Rechtsrock — Aufstieg und Wandel neonazistischer Jugendkultur am Beispiel Brandenburgs
Gideon Botsch Jan Raabe Christoph SchulzeAktuell beginnt wieder die Neonazi-Festivalsaison. Der Rechtsrock boomt und das wie seit Jahren nicht mehr. Die Rechten agieren dabei zum Teil immer offener, was sich an Konzerten und Festivals in Themar, Ostritz und anderen Orten mit BesucherInnen im vierstelligen Bereich deutlich zeigt. Parallel existieren weiterhin die klandestin agierenden Vertriebs- und Organisationsstrukturen, die militanten Netzwerke, die solche Events organisieren aber lieber im Hintergrund bleiben würden. In der Vergangenheit haben wir und andere Medien uns immer wieder mit diesen Strukturen und Veranstaltungen befasst, doch aktuelle wissenschaftliche Veröffentlichen sind in diesem Feld überschaubar.
Insofern passt die Neuveröffentlichung „Rechtsrock - Aufstieg und Wandel neonazistischer Jugendkultur am Beispiel Brandenburgs“ schon vom Zeitpunkt her ideal. Das der Blick sich nicht auf die „klassischen“ Bundesländer zu dem Thema wie Sachsen und Thüringen fokussiert, ist ebenfalls begrüßenswert. Denn auch Brandenburg „verfügt über eine vitale Rechtsrock-Szene, deren Akteure auf vielfältige Weise in den Rechtsextremismus der Region eingebunden sind und bundesweiten Einfluss nehmen.“ Zurecht weisen die Autoren in ihrer Einleitung darauf hin, dass „der Rechtsrock in Brandenburg auch als Exempel (taugt), aus dem sich Erkenntnisse über den Rechtsrock in anderen Bundesländern und international ableiten lassen.“
Inhaltlich kann sich der Sammelband sehen lassen: Jan Raabe macht den Einstieg mit einer Übersicht zu „Rechtsrock in Deutschland“ und benennt „Funktionen, Entwicklung, zentrale Akteure“. Christoph Schulze analysiert die Rechtsrockszene in Brandenburg, Michael Weiß widmet sich den Netzwerken von „Blood & Honour“ und „Hammerskins“ im Bundesland. Gideon Botsch schreibt über die „V-Mann-Problematik im brandenburgischen Rechtsrock“.

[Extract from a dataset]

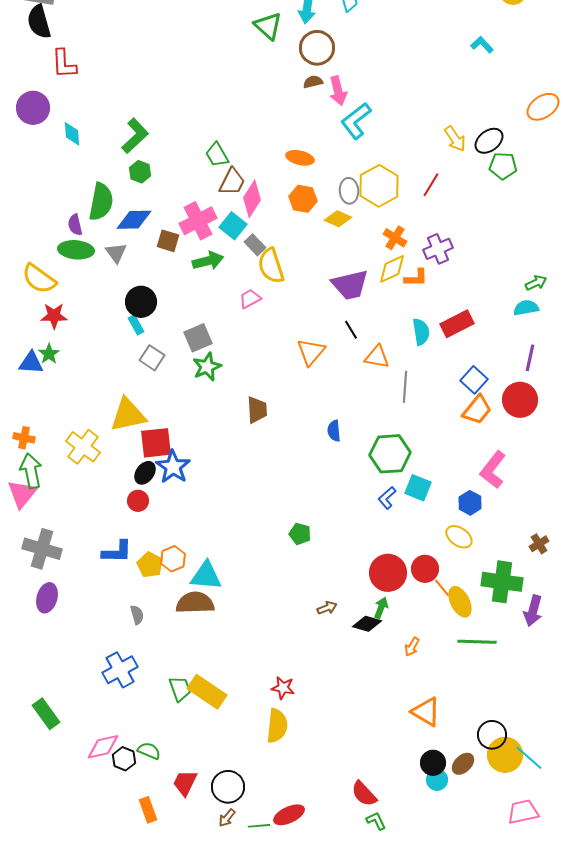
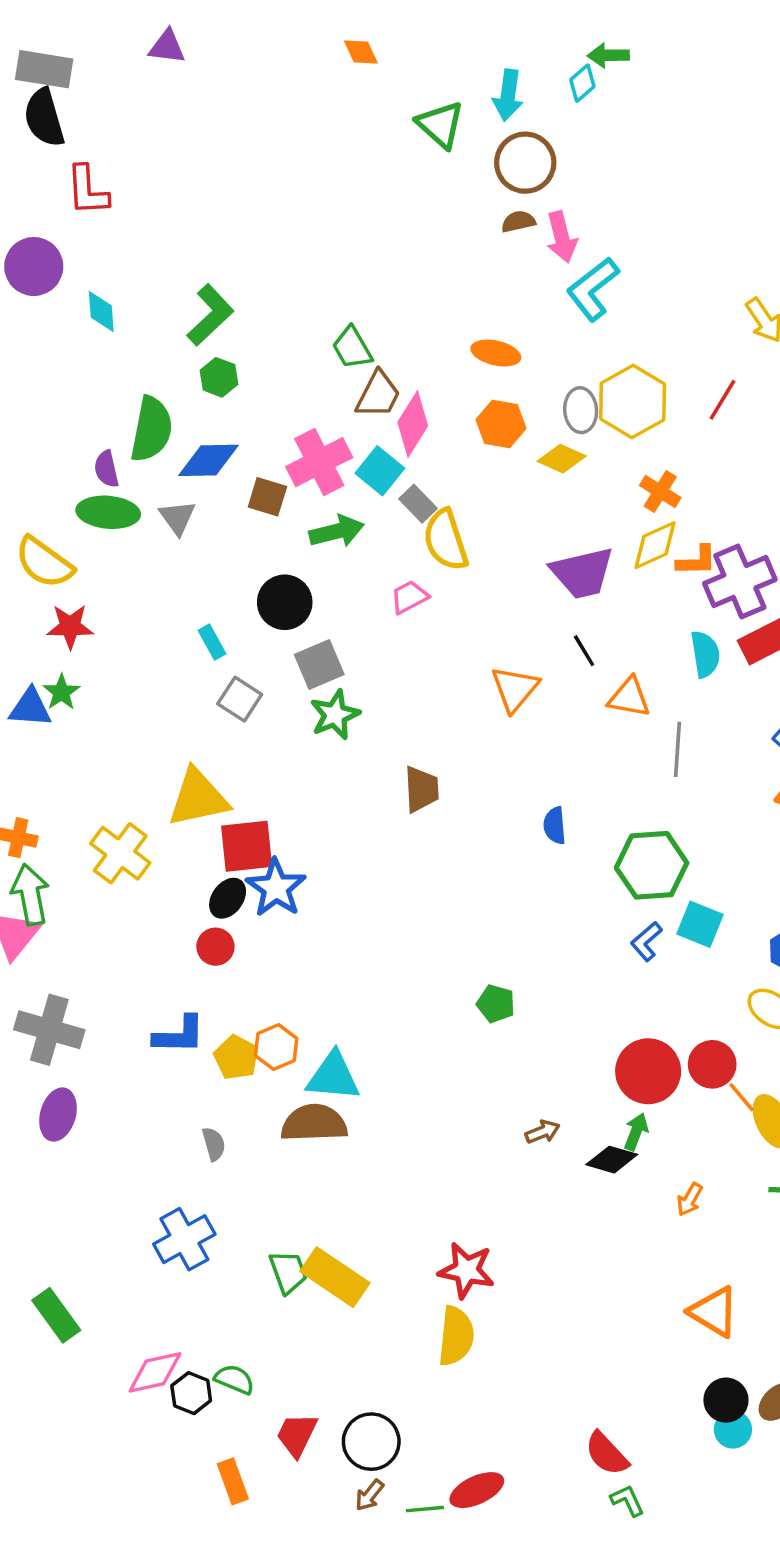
purple cross: (438, 249) -> (740, 581), moved, size x1.4
black circle: (141, 302) -> (285, 602), moved
red star: (283, 688) -> (466, 1270), size x1.4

Es folgen weitere Texte, die verschiedene Phänomene oder Betrachtungsweisen in den Blick nehmen, darunter Antisemitismus als ein zentrales Element der RechtsRock-Szene, Frauen- und Männerbilder, Männlichkeitsinszenierungen und die Rolle von Frauen in der Szene; Bilderwelten, bei dem die Symbole und Codes der Szene anhand ihrer Cover und Booklets analysiert werden oder die Wechselwirkung von Gewalt und Rechtsrock. Der Abschlussbeitrag beschäftigt sich mit zivilgesellschaftlichen Interventionsmöglichkeiten am Beispiel von Finowfurt, wo eine Immobilie von Neonazis zum regelmäßigen Konzertort etabliert werden sollte.
Besonders spannend und empfehlenswert ist die „wissenschaftliche Zurückweisung der fortgesetzten Rede von der ‚Einstiegsdroge Musik’“ von Thorsten Hindrichs, weil sie die gesetzte Erzählung diskutiert und letztlich ablehnt. Er kritisiert, dass sich der Konsum von RechtsRock „als das zentrale Erklärungsmodell für den Einstieg“ in die Szene etabliert habe, obwohl dies aus musikwissenschaftlicher Perspektive „schlechterdings falsch“ sei. „Pädagogische Maßnahmen gegen den Rechtsrock sollten sich darum nicht an ‚Einstiegsdrogen’-Hypothesen orientieren“, heißt es in der Einleitung.
Insgesamt ist das Buch eine gelungene Mischung aus regionaler, historischer Analyse und exemplarischer Betrachtung eines internationalen Phänomens zu einem Thema, dessen Aktualität außer Frage steht. Der Anspruch des Buches, „grundlegendes Wissen über die Szene (zu) vermitteln“ ist nicht nur inhaltlich gelungen, sondern auch sprachlich.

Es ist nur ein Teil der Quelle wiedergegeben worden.